◆ DATA SHOWN
····················

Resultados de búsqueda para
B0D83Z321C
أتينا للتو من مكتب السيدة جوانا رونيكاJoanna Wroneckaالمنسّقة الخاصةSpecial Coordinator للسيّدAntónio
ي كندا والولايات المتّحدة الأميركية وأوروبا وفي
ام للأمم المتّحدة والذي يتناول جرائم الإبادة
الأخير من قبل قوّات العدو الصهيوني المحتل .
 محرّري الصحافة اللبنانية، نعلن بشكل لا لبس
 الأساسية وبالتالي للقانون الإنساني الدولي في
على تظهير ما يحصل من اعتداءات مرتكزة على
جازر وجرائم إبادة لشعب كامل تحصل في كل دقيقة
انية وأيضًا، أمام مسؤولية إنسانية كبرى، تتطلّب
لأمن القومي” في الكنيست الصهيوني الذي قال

····················

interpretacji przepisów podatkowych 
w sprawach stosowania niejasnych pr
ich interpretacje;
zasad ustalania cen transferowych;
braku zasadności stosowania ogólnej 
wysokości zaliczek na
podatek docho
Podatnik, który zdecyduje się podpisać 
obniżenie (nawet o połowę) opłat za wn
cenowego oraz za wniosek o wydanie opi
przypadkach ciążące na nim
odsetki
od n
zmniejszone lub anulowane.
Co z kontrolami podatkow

····················

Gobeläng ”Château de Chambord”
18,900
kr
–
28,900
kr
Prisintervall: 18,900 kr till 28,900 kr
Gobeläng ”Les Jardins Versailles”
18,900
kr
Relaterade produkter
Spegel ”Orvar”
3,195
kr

····················

◆ PROBLEM TO WORK ON
From the data above, copy each line with the string "Gobeläng" in it.

◆ SOLUTION
Gobeläng ”Château de Chambord”
Gobeläng ”Les Jardins Versailles”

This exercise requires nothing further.